To accompany the recent post Educated Teachers wrote about the National Education Association’s politicization of Christmas, below are excerpts from an article published in the American Federation of Teachers’ (the other national teachers’ union) newsletter that encourage k-12 English teachers to use their classrooms to promote a political agenda around climate change.
We believe that a purely science-oriented approach to climate change can miss the social, historical, ethical, and human realities that are critical to the problem.
Fostering civic engagement can also shift the overall focus of English from positioning students as autonomous individuals or consumers set apart from the world to students as social participants whose ways of being and acting directly affect the local and global ecology.12 This shift involves redefining academic success based less on individual achievement and test scores and more on one’s social and collaborative relationships with others and how our actions can contribute to sustainability and environmental justice.
As teachers of English, we offer a specific perspective and a set of values for teaching about climate change. Our approach emerges from an understanding of the Anthropocene era in which we now live, when environmental, geological, and ecological systems are profoundly altered by human activity. Our beliefs are based in world citizenship, the rights and well-being of all, and the recognition of connections between the diverse members of the world family.

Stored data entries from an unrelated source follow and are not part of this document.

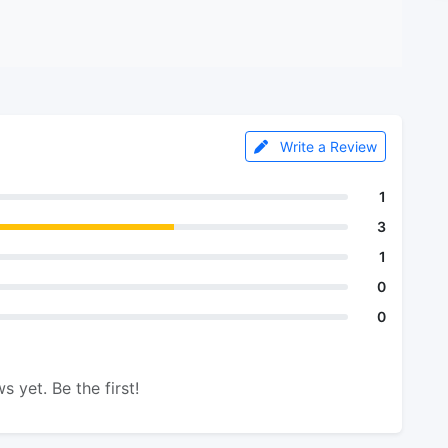
Write a Review
1
3
1
0
0
s yet. Be the first!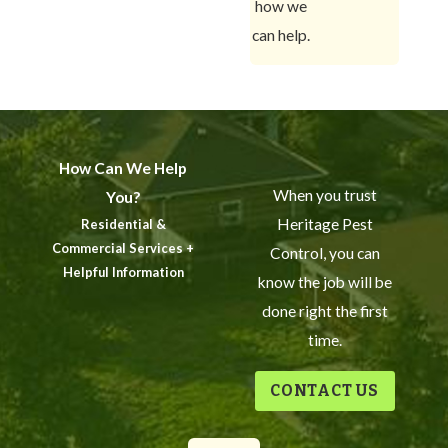
how we
can help.
How Can We Help
When you trust
You?
Heritage Pest
Residential &
Commercial Services +
Control, you can
Helpful Information
know the job will be
done right the first
time.
CONTACT US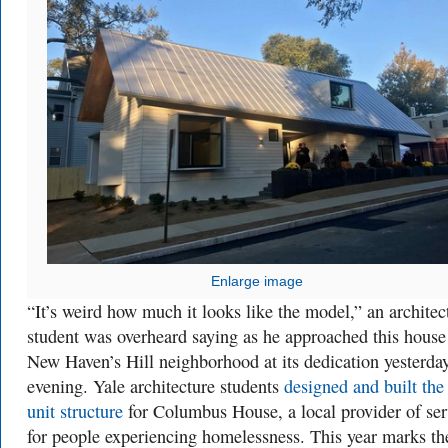
Enlarge image
“It’s weird how much it looks like the model,” an architec
student was overheard saying as he approached this house
New Haven’s Hill neighborhood at its dedication yesterda
evening. Yale architecture students
designed and built the
unit structure
for Columbus House, a local provider of ser
for people experiencing homelessness. This year marks th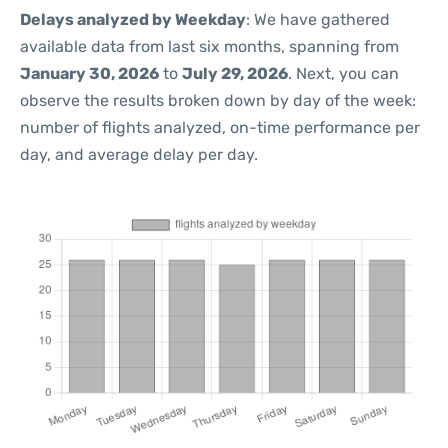
Delays analyzed by Weekday
: We have gathered
available data from last six months, spanning from
January 30, 2026
to
July 29, 2026
. Next, you can
observe the results broken down by day of the week:
number of flights analyzed, on-time performance per
day, and average delay per day.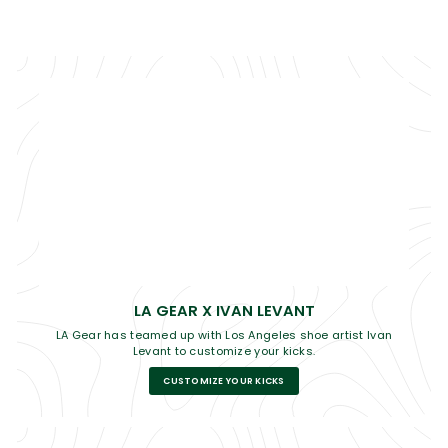
LA GEAR X IVAN LEVANT
LA Gear has teamed up with Los Angeles shoe artist Ivan
Levant to customize your kicks.
CUSTOMIZE YOUR KICKS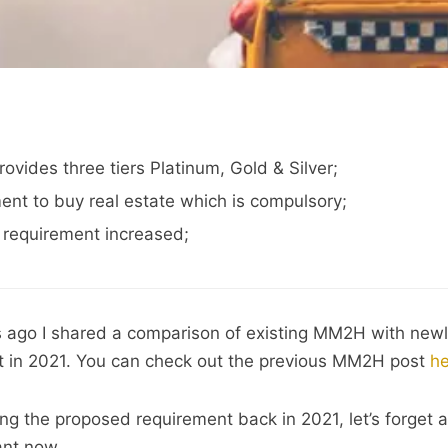
ides three tiers Platinum, Gold & Silver;
nt to buy real estate which is compulsory;
 requirement increased;
rs ago I shared a comparison of existing MM2H with new
in 2021. You can check out the previous MM2H post
he
ng the proposed requirement back in 2021, let’s forget 
ant now.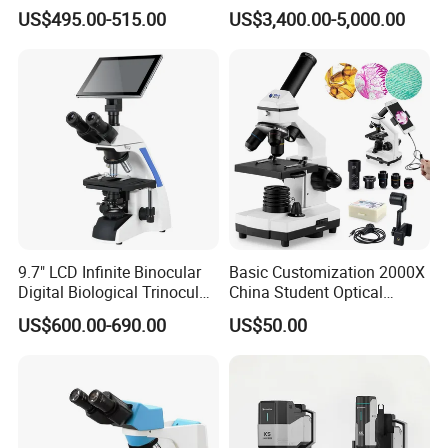
Laboratory Binocular
Magnification Inverted
US$495.00-515.00
US$3,400.00-5,000.00
Trinocular Biological Lab
Fluorescence Microscope
Microscope
9.7" LCD Infinite Binocular
Basic Customization 2000X
Digital Biological Trinocular
China Student Optical
Microscope (BM-2000LCD)
Monocular Microscopes for
US$600.00-690.00
US$50.00
Kids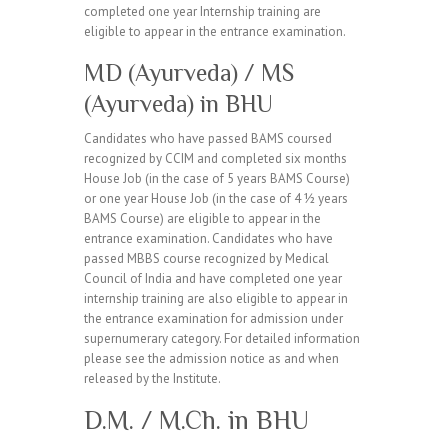
completed one year Internship training are
eligible to appear in the entrance examination.
MD (Ayurveda) / MS
(Ayurveda) in BHU
Candidates who have passed BAMS coursed
recognized by CCIM and completed six months
House Job (in the case of 5 years BAMS Course)
or one year House Job (in the case of 4 ½ years
BAMS Course) are eligible to appear in the
entrance examination. Candidates who have
passed MBBS course recognized by Medical
Council of India and have completed one year
internship training are also eligible to appear in
the entrance examination for admission under
supernumerary category. For detailed information
please see the admission notice as and when
released by the Institute.
D.M. / M.Ch. in BHU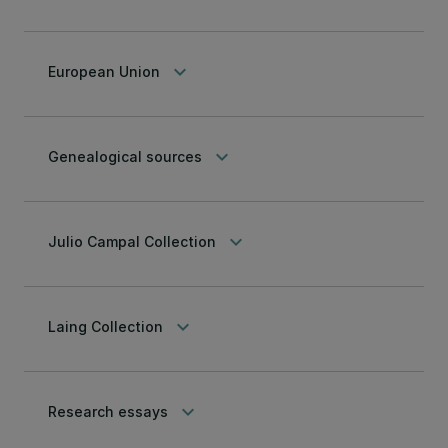
keyboard_arrow_down
European Union
keyboard_arrow_down
Genealogical sources
keyboard_arrow_down
Julio Campal Collection
keyboard_arrow_down
Laing Collection
keyboard_arrow_down
Research essays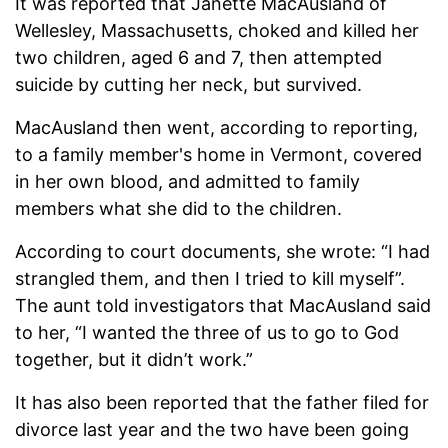
It was reported that Janette MacAusland of
Wellesley, Massachusetts, choked and killed her
two children, aged 6 and 7, then attempted
suicide by cutting her neck, but survived.
MacAusland then went, according to reporting,
to a family member's home in Vermont, covered
in her own blood, and admitted to family
members what she did to the children.
According to court documents, she wrote: “I had
strangled them, and then I tried to kill myself”.
The aunt told investigators that MacAusland said
to her, “I wanted the three of us to go to God
together, but it didn’t work.”
It has also been reported that the father filed for
divorce last year and the two have been going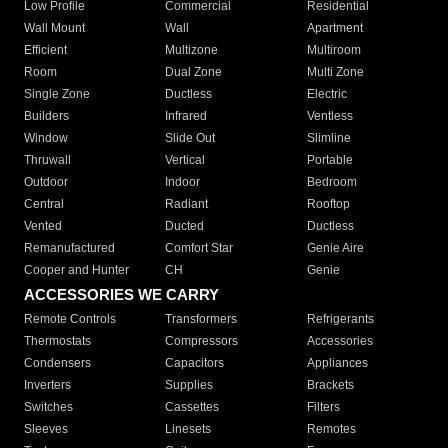
Low Profile
Commercial
Residential
Wall Mount
Wall
Apartment
Efficient
Multizone
Multiroom
Room
Dual Zone
Multi Zone
Single Zone
Ductless
Electric
Builders
Infrared
Ventless
Window
Slide Out
Slimline
Thruwall
Vertical
Portable
Outdoor
Indoor
Bedroom
Central
Radiant
Rooftop
Vented
Ducted
Ductless
Remanufactured
Comfort Star
Genie Aire
Cooper and Hunter
CH
Genie
ACCESSORIES WE CARRY
Remote Controls
Transformers
Refrigerants
Thermostats
Compressors
Accessories
Condensers
Capacitors
Appliances
Inverters
Supplies
Brackets
Switches
Cassettes
Filters
Sleeves
Linesets
Remotes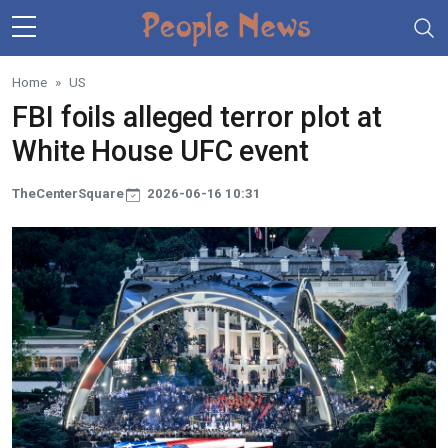
Skip to main content
Home
US
FBI foils alleged terror plot at
White House UFC event
TheCenterSquare
2026-06-16 10:31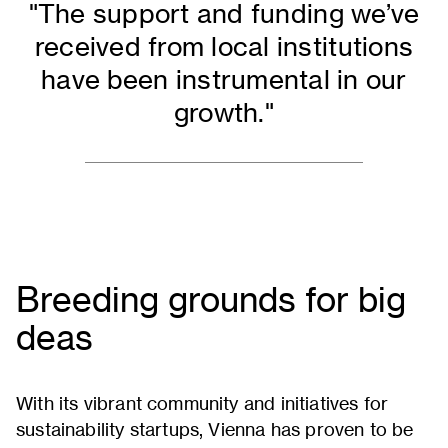
"The support and funding we’ve
received from local institutions
have been instrumental in our
growth."
copy
Breeding grounds for big
deas
With its vibrant community and initiatives for
sustainability startups, Vienna has proven to be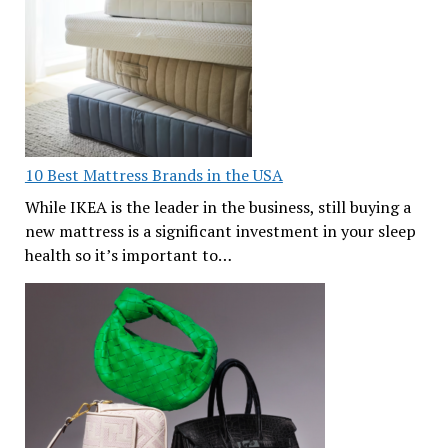
10 Best Mattress Brands in the USA
While IKEA is the leader in the business, still buying a
new mattress is a significant investment in your sleep
health so it’s important to…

Adopting this climate change perspective involves:
- Foregrounding the climate crisis as the most important issue facing life on earth.
- Understanding the causes and effects of climate change locally and globally, as well as the efforts to deny them.
- Overcoming individualism and nationalism, and adopting a system-based, global perspective.
- Creating solidarity with the oppressed and exploited, addressing the unequal impacts of climate change, and striving for social justice.
- Envisioning and enacting transformational changes through individual and collective action, in which everyone is accountable for their actions and inactions.
Minnesota is one of only a handful of states where teachers who are union members pay dues to both national teachers’ unions. Less than a quarter of every dues dollar stays local to support collective bargaining services and other representational activities.